Le 16 janvier dernier, SeaBird, partenaire conseil de référence des métiers de l’Assurance et de la Banque est devenu société à mission. Un engagement supplémentaire pour une entreprise qui a déjà fortement innové en termes de gouvernance, avec la création d’une Fondation actionnaire « SeaBird Impact » en 2019. Interview avec Cyrille Vu, son P.D.-G., qui porte haut le désir de faire bouger le monde qui nous entoure en incarnant un capitalisme plus inclusif et durable.
Interview
1/ Bonjour Cyrille. Pouvez-vous nous raconter le déclic qui vous a initialement conduit à modifier en profondeur la gouvernance de Seabird pour créer une Fondation actionnaire il y a 4 ans de cela ?
Fin 2018, l’associé fondateur demande à sortir avec des exigences exorbitantes alors qu’il est sleeping partner depuis 4 ans et qu’il n’a donc plus de rôle opérationnel depuis longtemps. SeaBird est alors en hypercroissance, son chiffre d’affaires ayant été multiplié par dix en dix ans. À ce moment, je me demande quels mérites sont les siens qui justifient de gagner autant d’argent, en si peu de temps. Cela m’amène à une réflexion miroir : et moi, bientôt actionnaire majoritaire de l’entreprise, qu’est-ce qui justifie que je capte autant de valeur ?
Je me suis du reste toujours questionné sur l’origine des inégalités parmi les hommes, sur le sens de l’existence aussi. Je crois avoir été assez convaincu par Rousseau. Me sont aussi venues, et avec plus d’acuité avec ce conflit actionnarial, des questions sur le mérite, la méritocratie. Et là, sans être un spécialiste, c’est plutôt Bourdieu qui m’a inspiré : les mérites des uns et des autres deviennent relatifs si l’on considère l’inégalité originelle des capitaux économique, social, culturel mais aussi génétique d’un individu. Parallèlement, j’ai également développé une très forte conscience écologique et plus largement une conscience de la situation contemporaine inédite pour l’humanité : les enjeux climatiques mais aussi démographiques, sociaux, technologiques…

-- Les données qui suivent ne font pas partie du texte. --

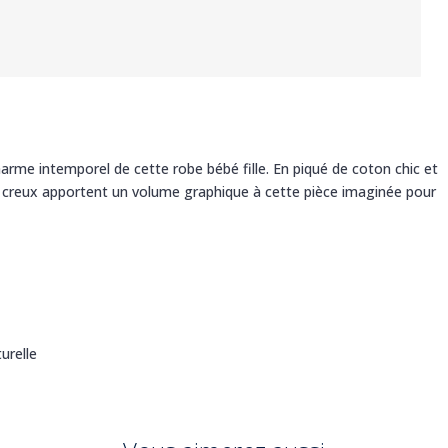
rme intemporel de cette robe bébé fille. En piqué de coton chic et
s creux apportent un volume graphique à cette pièce imaginée pour
urelle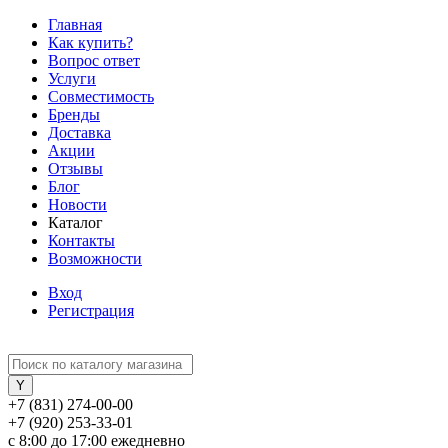
Главная
Как купить?
Вопрос ответ
Услуги
Совместимость
Бренды
Доставка
Акции
Отзывы
Блог
Новости
Каталог
Контакты
Возможности
Вход
Регистрация
+7 (831) 274-00-00
+7 (920) 253-33-01
с 8:00 до 17:00 ежедневно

Toutes ces réflexions à la fois existentielles et très concrètes m’ont conduit à considérer que je ne suis pas véritablement propriétaire de SeaBird. C’est une société de conseil : il n’y a pas de brevets ni d’usines, la valeur, plus que dans toute autre industrie, ce sont des hommes et des femmes… Je ne peux pas considérer que je suis propriétaire de cette entreprise comme je le suis d’une matière inerte comme un appartement.
Ma conclusion a été alors très claire : il faut partager les richesses. Tout détenteur de pouvoir (économique, intellectuel, politique, artistique, d’influence…) a la responsabilité éminente de se mettre en action et de mettre sa richesse au service du bien commun.
2/ Concrètement, pouvez-vous nous décrire cette gouvernance originale entre entreprise et fondation actionnaire ?
Nous avons construit un écosystème de conseil avec une Fondation actionnaire (de statuts juridiques « Fonds de dotation ») dont l’empreinte capitalistique est significative et dont le secteur d’activité est aligné avec la raison sociale de la société commerciale. Ces deux caractéristiques combinées en font toute l’originalité. Quand beaucoup d’entrepreneurs font une nette distinction entre business et philanthropie et peuvent avoir bâti leurs richesses sur un modèle qui abîme la nature ou l’humain pour ensuite être dans le « give back » en montant une fondation (le plus souvent pas actionnaire) qui s’emploie à réparer le monde et les humains… Je ne crois pas hélas que cela soit suffisant car l’activité économique est alors dissociée du bien commun.
Nous, nous voulions explorer la réconciliation entre secteurs lucratif et non lucratif, entre l’économique et le philanthropique, entre sens et performance. L’avenir me semble être dans ces modèles hybrides qui n’empêche pas le développement des entreprises, mais au contraire l’encourage puisque l’impact positif généré n’en est alors que plus fort !
Pour ce faire, je me suis dépossédé et j’ai donné 23% des titres du Groupe SeaBird à la Fondation actionnaire (le Fonds de dotation SeaBird Impact). C’est un modèle de gouvernance novateur : une Fondation actionnaire détient tout ou partie du capital d’une entreprise privée. Une partie des profits générés par SeaBird sert ainsi à opérer et à financer les actions philanthropiques de la société.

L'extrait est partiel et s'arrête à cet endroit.